For Lucy Lloyd, co-founder of mentor-matching startup Mentorloop, the last few months of raising an oversubscribed $725,000 seed round has been a “whirlwind”.

“It’s one of those things where you have so many points where you’re thinking, ‘I’m not going to pull this off, it’s not going to happen’, and then you get to the end of it and then it’s all suddenly done,” Lloyd told StartupSmart.

With a pre-seed of $300,000 raised last year, the total funds raised by the Melbourne startup now exceed $1 million, and Lloyd managed to carve out a few days to celebrate the achievement with her co-founder Heidi Holmes last week, saying they “couldn’t be happier”.

The $725,000 raise was backed by Blackbird Ventures, Rampersand, and Tempus Partners along with some private investors. The startup’s seed round received more interest than the founders expected, leaving them feeling like “spoilt brats”, says Lloyd.

“$725,000 is a funny amount to raise. We initially wanted $500,000 to give us a certain amount of runway to get to month-on-month profitability, but the investors who were interested in getting on board were too high quality to say no,” she says.

Explained by Lloyd as a “dating site for mentor relationships”, Mentorloop launched in 2015 after the founders realised there was a gap in the market for such an offering.

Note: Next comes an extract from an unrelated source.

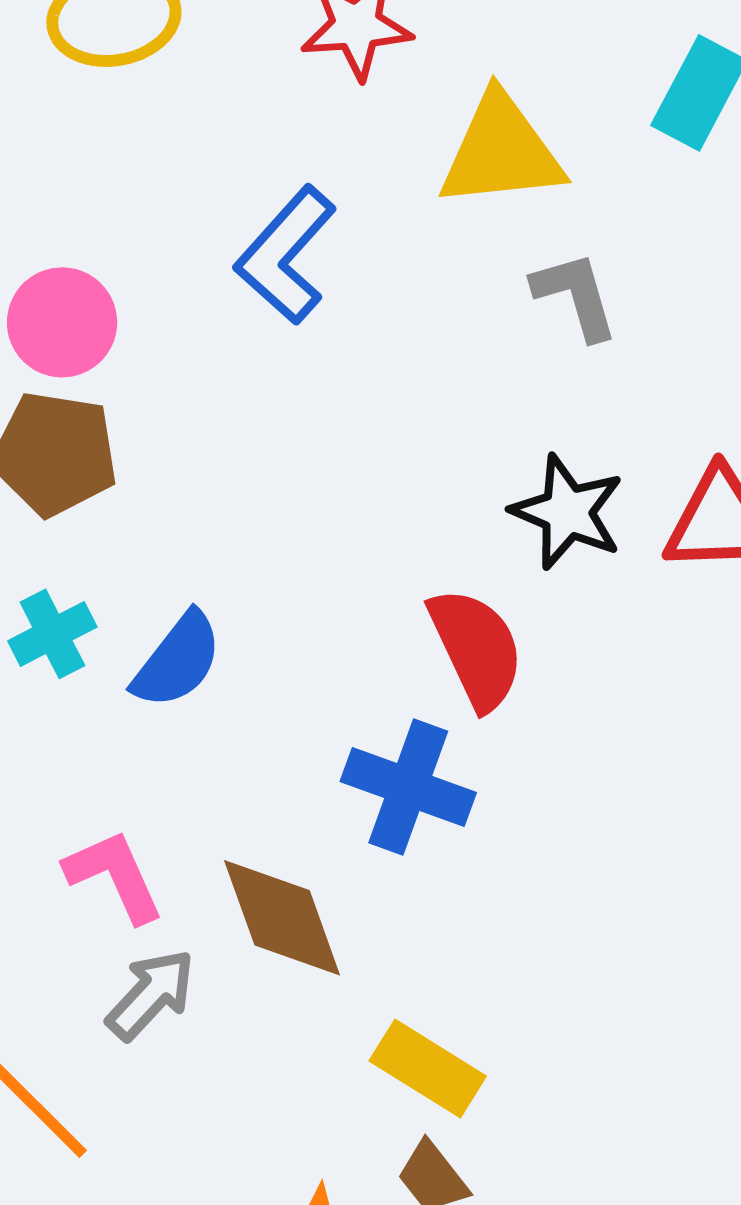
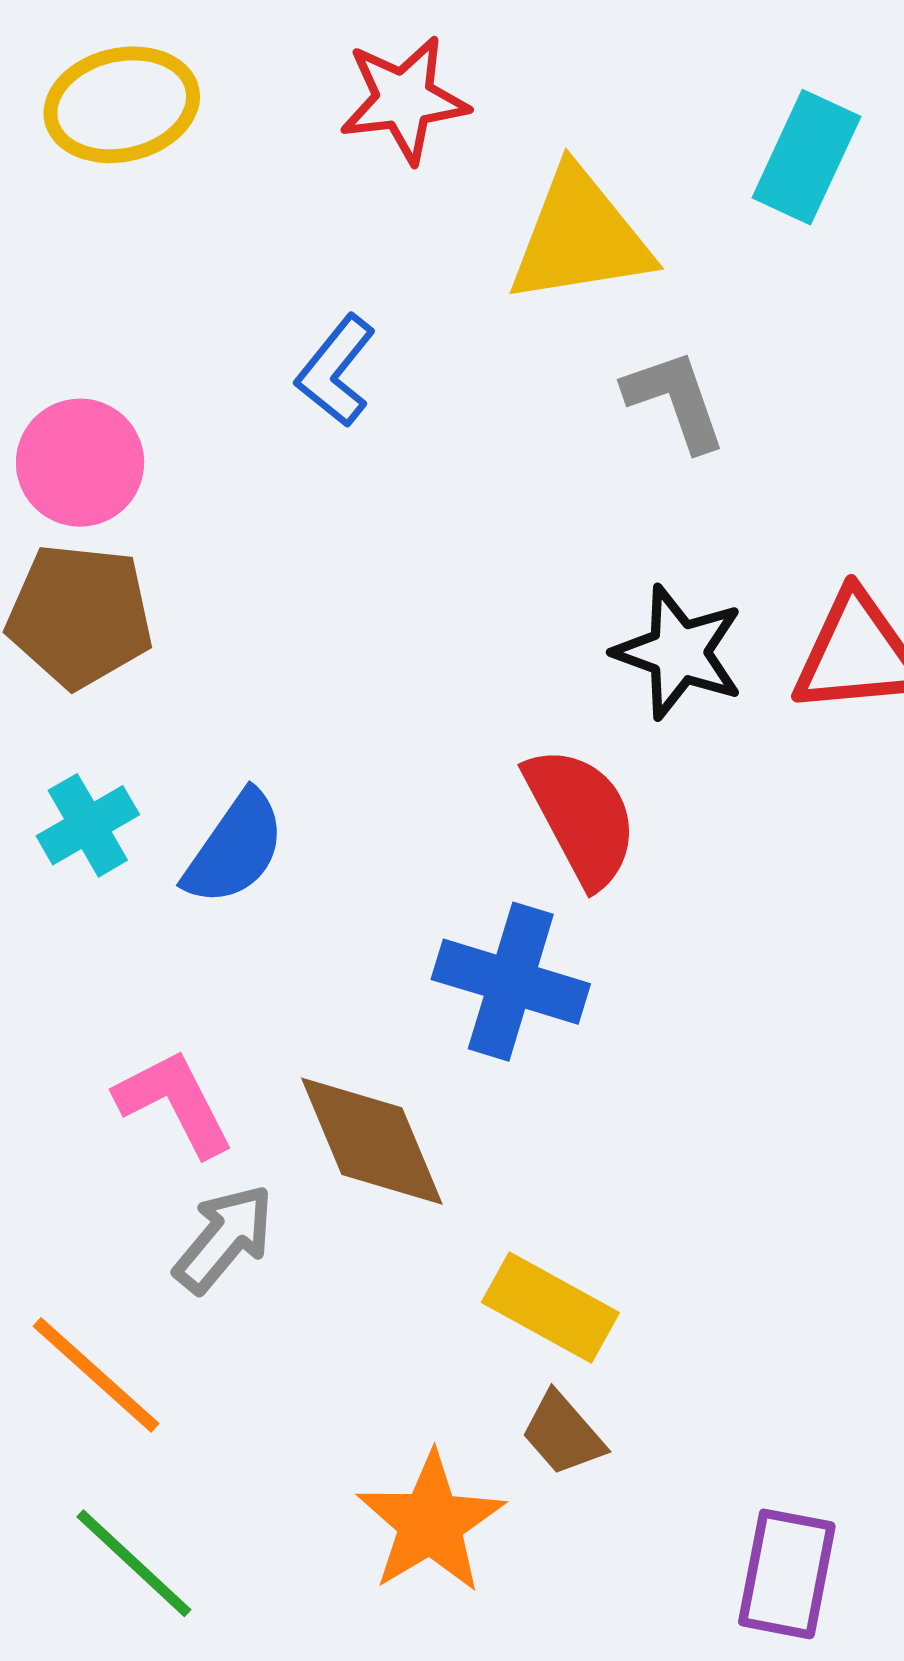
blue L-shape: (286, 255) -> (336, 371), size x0.7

Today the company has 28 clients internationally, including Startup Victoria, RACV, and Monash University, and has seen a 500% revenue growth in 2017.

And Lloyd and Holmes haven’t shied away from the opportunity to get some extra mentoring themselves, with Lloyd saying the investors involved in their seed round have now become mentors to the founders, giving them advice and providing networks for them to seek advice.

“It’s been all mentoring all the time,” laughs Lloyd.

“Raising capital is funny. It’s an emotional rollercoaster of the highs of people saying yes, to the drudgery of all the legal stuff. Some of our investors who came on board we had an existing relationship with, but there’s something about the raising process which really cements your working relationships, which is only a good thing.”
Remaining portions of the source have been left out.